Among the entries that follow, the required portion opens with the line containing "atau website sebagai" and closes with the line containing "Salon rias kecantikan". Give that portion again exactly, and nothing else.

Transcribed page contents

──────────────────────────────

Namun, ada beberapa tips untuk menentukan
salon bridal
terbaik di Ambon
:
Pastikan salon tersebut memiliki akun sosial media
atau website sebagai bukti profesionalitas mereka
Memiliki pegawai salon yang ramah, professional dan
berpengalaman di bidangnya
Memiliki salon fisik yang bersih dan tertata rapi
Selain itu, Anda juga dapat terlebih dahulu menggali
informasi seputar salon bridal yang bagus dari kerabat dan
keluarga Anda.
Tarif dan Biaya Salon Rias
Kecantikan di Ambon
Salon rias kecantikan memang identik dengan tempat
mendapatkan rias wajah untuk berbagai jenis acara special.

──────────────────────────────

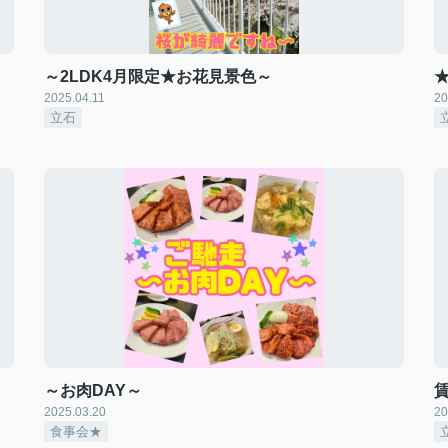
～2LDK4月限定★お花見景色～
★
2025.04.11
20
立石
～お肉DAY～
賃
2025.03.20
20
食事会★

──────────────────────────────

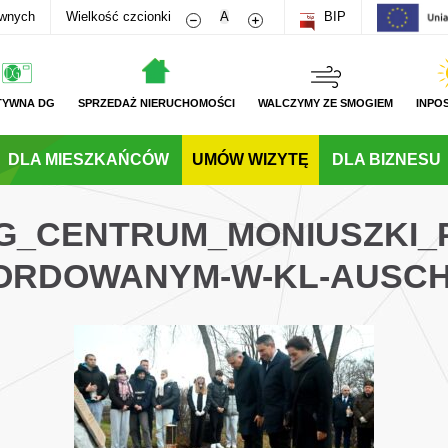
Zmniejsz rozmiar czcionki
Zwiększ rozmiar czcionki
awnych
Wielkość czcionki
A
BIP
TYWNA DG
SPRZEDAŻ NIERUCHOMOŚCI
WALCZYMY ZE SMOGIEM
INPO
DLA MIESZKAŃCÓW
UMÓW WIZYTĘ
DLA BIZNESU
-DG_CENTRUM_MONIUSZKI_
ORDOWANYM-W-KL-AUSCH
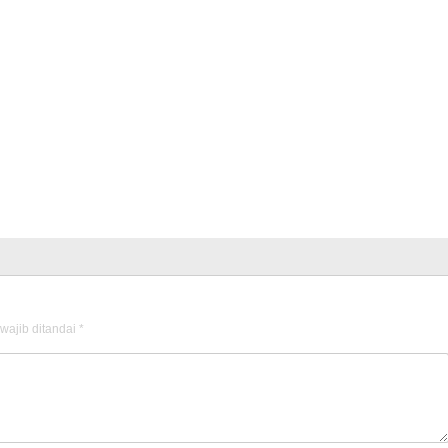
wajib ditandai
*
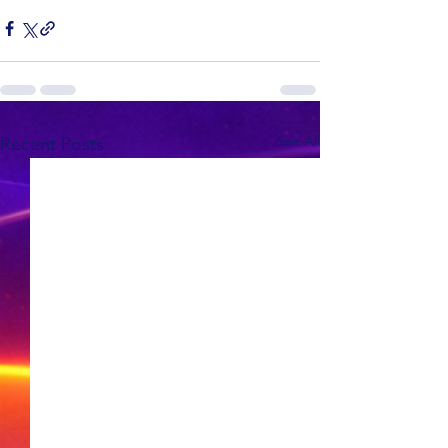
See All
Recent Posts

──────────────────────────────

→ **Task response**:
atau website sebagai bukti profesionalitas mereka
Memiliki pegawai salon yang ramah, professional dan
berpengalaman di bidangnya
Memiliki salon fisik yang bersih dan tertata rapi
Selain itu, Anda juga dapat terlebih dahulu menggali
informasi seputar salon bridal yang bagus dari kerabat dan
keluarga Anda.
Tarif dan Biaya Salon Rias
Kecantikan di Ambon
Salon rias kecantikan memang identik dengan tempat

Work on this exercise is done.